Cacti / cacti

Cacti ™
http://www.cacti.net
GNU General Public License v2.0
1.64k stars 405 forks source link

Cacti 1.1.36, recache event changes monitored net-snmp partition of host #1486

Closed namruf15 closed 6 years ago

namruf15 commented 6 years ago

Expected behavior: Cacti is measuring properly size of mounted partition of remote host, using NET-SNMP templates

Wrong behavior: When recache event occurs, Cacti changes monitored partition of remote host (OID address changes) because of what Cacti starts to monitor wrong partition.

Description: Hello, I'm using Cacti 1.1.36 installed on Debian 8 OS. I'm using the monitoring utility to check certain partition sizes of virtual machines.

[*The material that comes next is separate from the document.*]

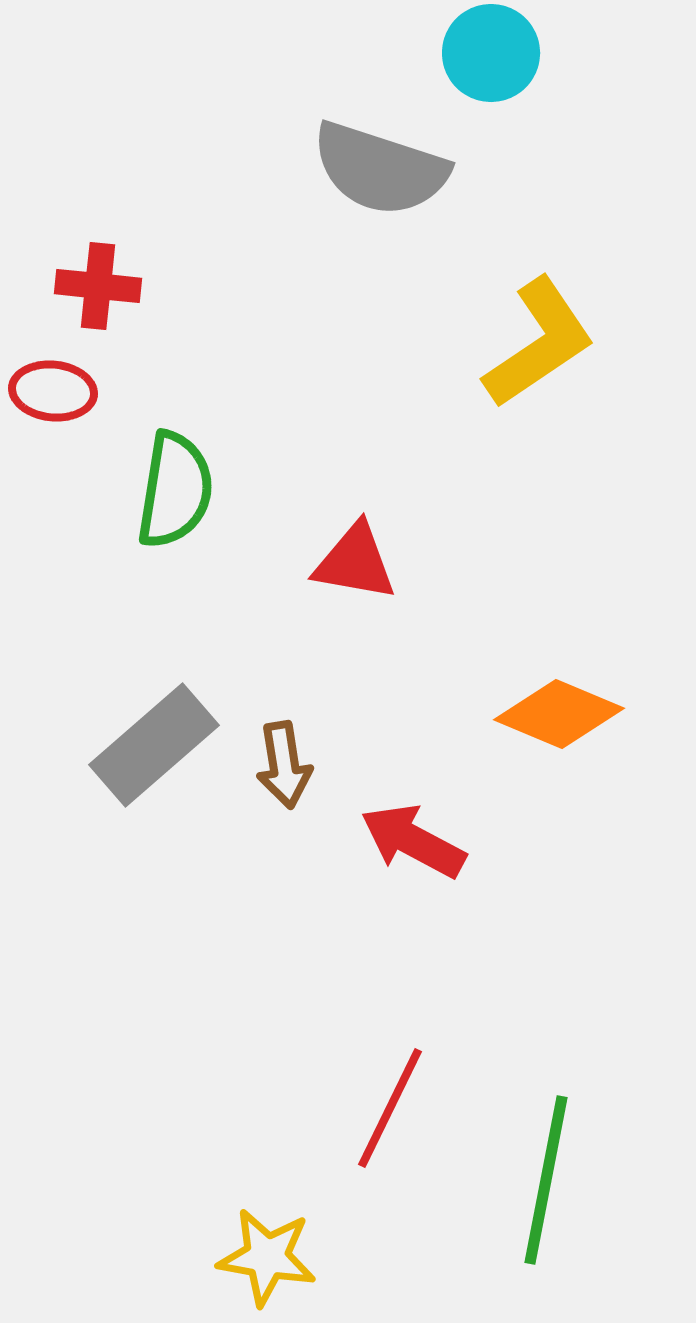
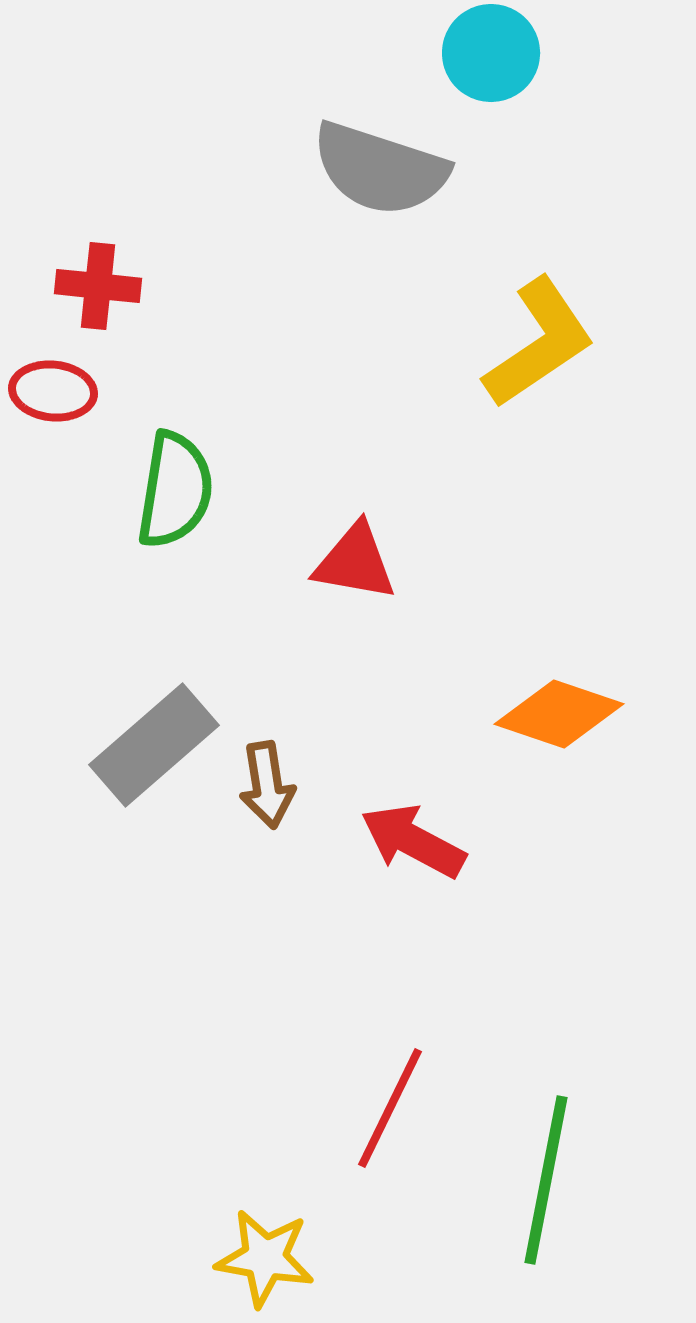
orange diamond: rotated 4 degrees counterclockwise
brown arrow: moved 17 px left, 20 px down
yellow star: moved 2 px left, 1 px down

To do so, I've created bunch od devices inside Cacti where each of device is one VM. In next step I've generated few graphs, using Data Query [Net-SNMP - Get Monitored Partitions].

I've chosen two partitions to monitor (root and /home) but I have also few others on VM. When recache event occurs in Cacti logs then sometimes it happens that Cacti starts to point on wrong partition (it changes the OID address). For example after one recache event instead of /home partition Cacti is monitoring /tmp partition. This is very annoying because I'm also using thold plugin which sends email alerts to users when some thresholds are exceeded and when such wrong recache event occurs then completely different values are being checked by the plugin. Because of that user receive not proper email notifications.

Technical informations:

Technical Support [Summary] General Information Date Wed, 21 Mar 2018 09:51:22 +0100 Cacti Version 1.1.36 Cacti OS unix NET-SNMP Version NET-SNMP version: 5.7.2.1 RRDtool Version RRDtool 1.4.x Devices 45 Graphs 254 Data Sources Script/Command: 5 SNMP Get: 291 SNMP Query: 161 Script Query - Script Server: 1 Total: 458

Poller Information Interval 300 Type SPINE 1.1.36 Copyright 2004-2017 by The Cacti Group Items Action[0]: 613 Action[1]: 5 Action[2]: 2 Total: 620 Concurrent Processes 1 Max Threads 5 PHP Servers 5 Script Timeout 25 Max OID 10 Last Run Statistics Time:2.2583 Method:spine Processes:1 Threads:5 Hosts:45 HostsPerProcess:45 DataSources:620 RRDsProcessed:458 System Memory MemTotal 8.00 K MB MemFree 5.41 K MB Buffers 250.19 MB Cached 1.44 K MB Active 1.42 K MB Inactive 921.70 MB SwapTotal 3.81 K MB SwapFree 3.81 K MB PHP Information PHP Version 5.6.33-0+deb8u1 PHP OS Linux PHP uname Linux ta-026 3.16.0-5-amd64 #1 SMP Debian 3.16.51-3+deb8u1 (2018-01-08) x86_64 PHP SNMP Installed max_execution_time 30 memory_limit 128M

netniV commented 6 years ago

What recache method are you using?

namruf15 commented 6 years ago

Well, to be honest I don't know. I've only created suggested graphs from Devices menu and chosen the NET-SNMP mounted partition. I'm using Spine poller as it is stated above.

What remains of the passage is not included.